• Your goal: Produce a faithful copy of the data, one that leaves out the pictures.
·····
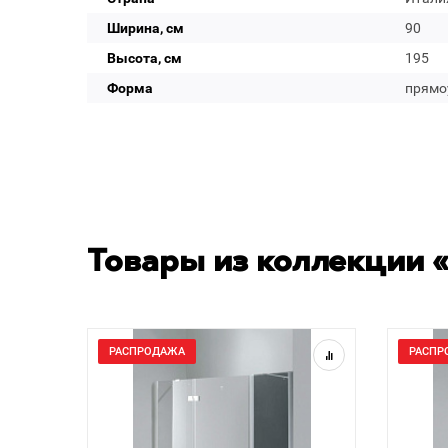
Ширина, см
90
Высота, см
195
Форма
прямо
Товары из коллекции «
РАСПРОДАЖА
РАСПР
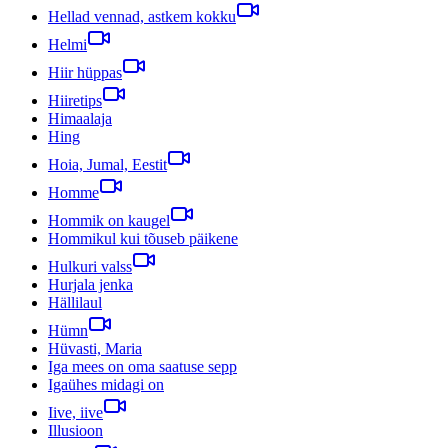
Hellad vennad, astkem kokku
Helmi
Hiir hüppas
Hiiretips
Himaalaja
Hing
Hoia, Jumal, Eestit
Homme
Hommik on kaugel
Hommikul kui tõuseb päikene
Hulkuri valss
Hurjala jenka
Hällilaul
Hümn
Hüvasti, Maria
Iga mees on oma saatuse sepp
Igaühes midagi on
Iive, iive
Illusioon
·····
• Exercise response:
Ширина, см
90
Высота, см
195
Форма
прямо
Товары из коллекции «
РАСПРОДАЖА
РАСПР
Hellad vennad, astkem kokku
Helmi
Hiir hüppas
Hiiretips
Himaalaja
Hing
Hoia, Jumal, Eestit
Homme
Hommik on kaugel
Hommikul kui tõuseb päikene
Hulkuri valss
Hurjala jenka
Hällilaul
Hümn
Hüvasti, Maria
Iga mees on oma saatuse sepp
Igaühes midagi on
Iive, iive
Illusioon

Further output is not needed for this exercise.